Thursday, March 5, 2009

Billions, Three Million and a Trillion

A long time ago in a galaxy far away a Senator named Everett Dirksen famously said, "a billion here, a billion there, pretty soon you're talking about real money." Back then in the 1960's McDonalds was still bragging about a couple of million burgers served, so a billion bucks was a lot of moolah.

A bit after that, in late 1970 or so, a Supply Department Ensign I had gotten to know asked me over breakfast aboard the Enterprise if I could help him out with a little task he had to do preparatory to our departure from Norfolk to go around the Horn to San Francisco. I said "sure."

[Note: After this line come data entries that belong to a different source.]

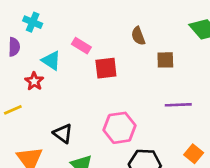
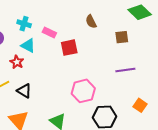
cyan cross: (33, 22) -> (24, 24), moved
brown square: (165, 60) -> (122, 37), moved
black triangle: (63, 134) -> (24, 91), moved

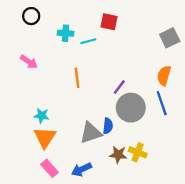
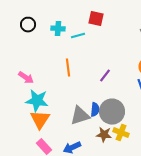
black circle: (31, 16) -> (28, 25), moved
pink arrow: (29, 62) -> (26, 78), moved
gray circle: (131, 108) -> (112, 112), moved
cyan star: (41, 116) -> (37, 101), size x1.6

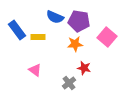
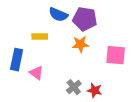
blue rectangle: (17, 30) -> (17, 60), moved, turned 48
pink square: (107, 37) -> (116, 55), moved, turned -36
red star: (84, 68) -> (95, 90), moved

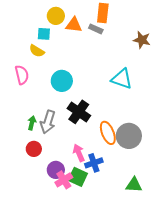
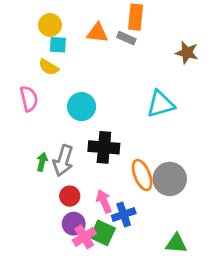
yellow circle: (56, 16) -> (50, 25), moved
cyan triangle: (122, 79) -> (161, 104), turned -35
black cross: (79, 112) -> (104, 147), turned -30
red circle: (34, 149) -> (70, 196), moved

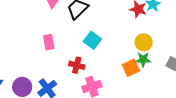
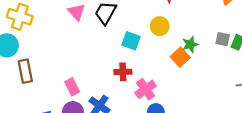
pink rectangle: (49, 42) -> (72, 87), moved
yellow circle: (144, 42) -> (160, 26), moved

Shortly I found myself with a .45 on my hip, the first I had ever worn a pistol like an old west gunslinger. I did have some prior experience shooting a .45, although never very accurately after the first shot taught me how violently that sucker was going to kick back each time I pulled the trigger. Later, when I stood in port deck watches alone in Seattle aboard a reserve fleet Destroyer Escort, I again wore a holstered .45, but for all I know that gun wasn't even loaded. We were so blase' about the Navy aboard that ship that I never checked it when it was handed over to me for the watch, and my reliefs never checked it when I handed it over to them.

Anyway, outfitted like Audie Murphy, I joined the Supply Department Ensign, also sporting a loaded .45, and two Marines carrying loaded M16s in a Navy car headed for the a local bank off the base. He went in and was soon followed out by two guards carrying three big suitcases between them.

There followed a somewhat comical loading of the car which ended up with the other officer and me in the back seat weighed down and immobilized by a suitcase on each of our laps, our .45s inaccessible. The Marine in the right front seat was also immobilized by a suitcase on his lap. The two M16s were propped barrel up between his legs, wedged between the suitcase and the dashboard. So much for the security detail of the three million dollars in small bills that we had just picked up. Thankfully organized crime was not very efficient in Norfolk in 1970, so we reached the base alive and still with the suitcases, which we carried aboard the ship without incident.

I carried one of the suitcases up the gangway, so I can attest from personal experience that handling a million dollars in twenties, tens, fives and ones is very much comparable to handling a fifty pound sack a potatoes, quite a few of which I moved around at Harry's Potato Market before I became an Officer and a Gentleman. Both at Harry's Potato Market and in the East End of Norristown I occasionally came into contact with people who would not have spent much time wondering what to do if confronted with four nearly helpless minders in a car carrying three million Simoleons - three thousand Large. Train robberies and bank robberies have been carefully planned and carried out for less.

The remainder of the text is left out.